A population with a brain malfunction?

Therein lies one of America’s most serious mental-health issues. With so many second-hand worlds in the Amazon catalog, how do you choose?

These days, too many of us choose based on a single variable — we choose the mediated world as we believe ours ought to be. The key word? Believe. Not think. So we shop according to what we believe. We might buy the world presented by former president Donald Trump’s tweets (even if in our heart of hearts we knew that much of that is unverifiable, inaccurate drivel — lies). Or we might buy the world of Jake Tapper and Don Lemon. Or Alex Jones or Sean Hannity and Tucker Carlson. Or Joe and Mika. Or The New Republic or HuffPost or WashPo. Or websites from any number of left- or right-leaning wingnuts.

Most of us, I think, have an imagined second-hand world in our minds. It might be a world from an easier time, a memory as wistful as it is distant. It might be a world formed from fear in a time of economic anxiety. Or it might be a world crafted because of a fear of End Times, defined differently by so many people.

Learning of Mills’ notion of the second-hand world was a defining moment for me in grad school.

The first rule for understanding the human condition is that men live in a second-hand world. … So decisive to experience itself are the results of these communications that often men do not really believe what they “see before their very eyes” until they have been “informed” about it by the official announcement, the radio, the camera, the hand-out. Communications not only limit experience; often they expropriate the chances to have experience that can rightly be called “our own.” For our standards of credibility, and of reality itself, as well as our judgments and discernments, are determined much less by any pristine experience we may have than by our exposure to the output of the cultural apparatus. [emphasis added]

But the vast reach of numerous media outlets of wildly divergent perspectives and oh-my-god definitions of “fact” have created an expanding universe of second-hand worlds Mills may not have contemplated.

Corporate journalism is problematic, too …

Journalism contributes to that universe. Or, to be blunt, corporate journalism does. If Sinclair Broadcast Group had completed its proposed $3.9 billion purchase of Tribune Media, its ownership would have been able to speak to more than 70 percent of all American households, providing listeners and viewers with a second-hand world derived from a politically conservative perspective. Then again, National Public Radio, through more than 1,000 stations, reaches 30 million listeners who are attendant to NPR’s often liberally molded second-hand world.

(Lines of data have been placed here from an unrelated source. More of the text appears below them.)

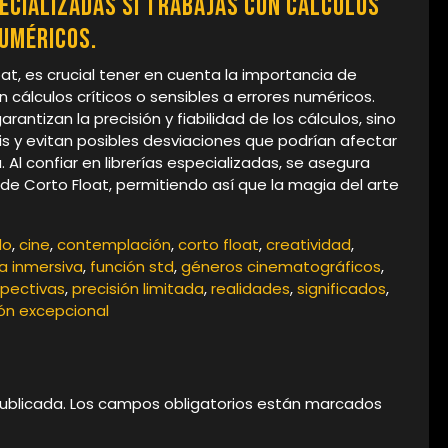
pecializadas si trabajas con cálculos
numéricos.
at, es crucial tener en cuenta la importancia de
con cálculos críticos o sensibles a errores numéricos.
antizan la precisión y fiabilidad de los cálculos, sino
s y evitan posibles desviaciones que podrían afectar
 Al confiar en librerías especializadas, se asegura
de Corto Float, permitiendo así que la magia del arte
do
,
cine
,
contemplación
,
corto float
,
creatividad
,
a inmersiva
,
función std
,
géneros cinematográficos
,
pectivas
,
precisión limitada
,
realidades
,
significados
,
ión excepcional
ublicada.
Los campos obligatorios están marcados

But those are only two of the many mediated worlds to which you can subscribe, out of fear, or anxiety, or sheer stupidity because you have refused to think critically about the media products you consume.

We are not well served by corporate journalism’s overabundance of commentators and pundits pushing this second-hand world or that one. It’s annoying that many media outlets no longer clearly distinguish between opinion and reporting through Chyron tags or print and online warning labels. These days it’s difficult to determine whether journalism’s “content products” represent advocacy, adversarial positioning, subjectivity, or faux objectivity. Journalism has always presented an agenda of events and issues for us to consider. But too much of what purports to be journalism is now punditry telling us what and how we ought to believe about those proffered agendas.

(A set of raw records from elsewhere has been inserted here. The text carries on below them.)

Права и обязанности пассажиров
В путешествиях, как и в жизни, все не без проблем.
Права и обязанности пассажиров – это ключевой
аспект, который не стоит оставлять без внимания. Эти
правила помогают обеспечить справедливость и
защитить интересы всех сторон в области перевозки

Journalism as a profession, as an industry, has numerous problems to resolve and opportunities to grasp. Journalism remains a principal conduit of so much information purporting to represent the truth of physical and psychological existence. Journalism shapes so many versions of Mills’ second-hand world.

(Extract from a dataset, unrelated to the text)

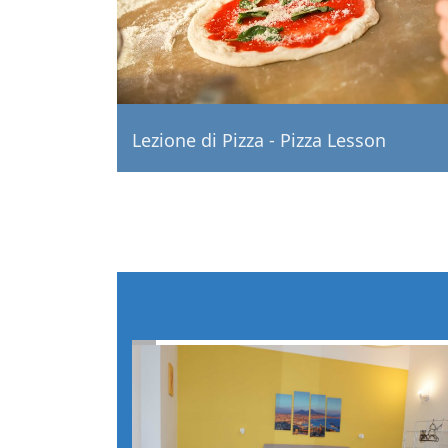
Lezione di Pizza - Pizza Lesson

But the rest of us? Those who consume journalism’s content? So many of us ought to stop being so damned tribal and rejecting any notion that doesn’t fit the preferred narrative of the tribe’s carefully mediated second-hand world.

In this century, America has lost its once-remarkable cognitive compass because so many people have lost the desire or ability to think with a discerning mind. That must change.

Denny Wilkins is a professor in the Jandoli School of Communication at St. Bonaventure University.